I’ve been reading a little bit on the philosophy of nonexistence, which appears to have a surprising number of adherents. The universe is made of but one substance and all beings, and the compositions which fill our lives do not qualify as divsible entities. Consciousness itself has no measurable substance, unless we count the evolutionary expansion of the frontal lobes and the evolution of the bicameral mind. And here is where I start to lose the thread of thought. It seems people think our actions and thoughts aoccur out of our control, falling instead into a sort of river of collective behavior that unites all species. I’ve read such things about ants but never the human race or all species under heaven. I have always thought that reactions to noise and sound can be remarkably consistent across species. I have not read any serious philosophy in a long time, though. The inevitable thicket of 19-letter words, of convoluted -isms and -astications, is enough to make me question the generosity of the writers.
Speaking of overly generous writing I officially gave up on that fucking book that someone wrote, the book project to which I gave a bunch of money during its Kickstarter drive. I read as far as I had to to be sure he spelled my name right and got my web site name correct. Beyond that he is on his own for the remaining 175,000 words. Thinking about what else I did read all I can think is… what a horrible idea for a book.
There is a New York Lottery commercial I’ve heard several times now. In that commercial someone asks the question: What is the only mammal that can’t jump? The correct answer, according to the questioner in this commercial, is the elephant. I was thinking that the whale can’t jump but I guess it depends how you define jumping. Killer whales can jump out of the water, Shamu style, as can larger whales… I just don’t think the question articulates that the two forms of jumping should be considered synonymous.
This is the kind of bullshit I think about on too little sleep. I woke up early today in advance of tomorrow’s daylight savings time and the loss of an hour.

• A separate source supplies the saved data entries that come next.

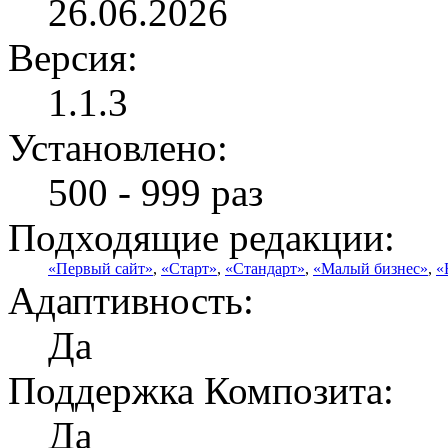
26.06.2026
Версия:
1.1.3
Установлено:
500 - 999 раз
Подходящие редакции:
«Первый сайт»
,
«Старт»
,
«Стандарт»
,
«Малый бизнес»
,
«
Адаптивность:
Да
Поддержка Композита:
Да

I spent about an hour at the piano this afternoon after wandering around Sunnyside for a brief spell. I got a few pictures over there, but nothing compared to the haul from Thursday, when I discovered a huge swath of Maspeth that I had never seen before. 69th Street seems to be the main drag for this area, but I also spotted a street which is probably about a tenth of a mile long and has no buildings with addresses on its brief span. I guess that’s something new and interesting. It would be cool to be the only person who lives on a street but this little strip of road had no residents. it was cool to find that and a number of other things that were new to me. I got a beautiful shot of a high school girl walking home from school. You could write a short story about that picture.
Playing piano for an hour made me feel less anxiety. I remember the shrink at Bellevue, playing hardball with asking me seemingly tough questions (I didn’t have trouble with them but she seemed to think I should have been cowering and crying). Near the end of our meeting i told her I was a classical pianist. Her face lit up, and she suddenly went all soft on me. It was kind of annoying but she asked some questions. in response to one of them I said that I play piano not just because I love the music (I do) or respect the geniuses at work (I do) but because I like how it makes me feel. It completes my body. I remembered the single most profound moment in my years of training, when the instructer at Oberlin sounded like he was high, telling me “You are at one with the instrument. The piano is an extension of your body.” And you know, he was right, as far as the physical irreality of fusion allowed him to be.
If there is vomit in my mind or garbage in my mental system I can clear it away with time at the piano. The Bellevue woman’s response was affirmative, she adding that a fundmental tenet of Music Therapy is that playing an instrument is as good for the body as for the soul. I had actually never heard that, and thought Music Therapy was a crock-of-shit/hippy thing. If that is fundamental to the science of Music Therapy than I’m on board with that.
Today I felt like I was performing for Tom, the owner of my apartment building. He was working on renovating an apartment upstairs. He was my audience. I could hear him whistling Mozart when I stopped playing.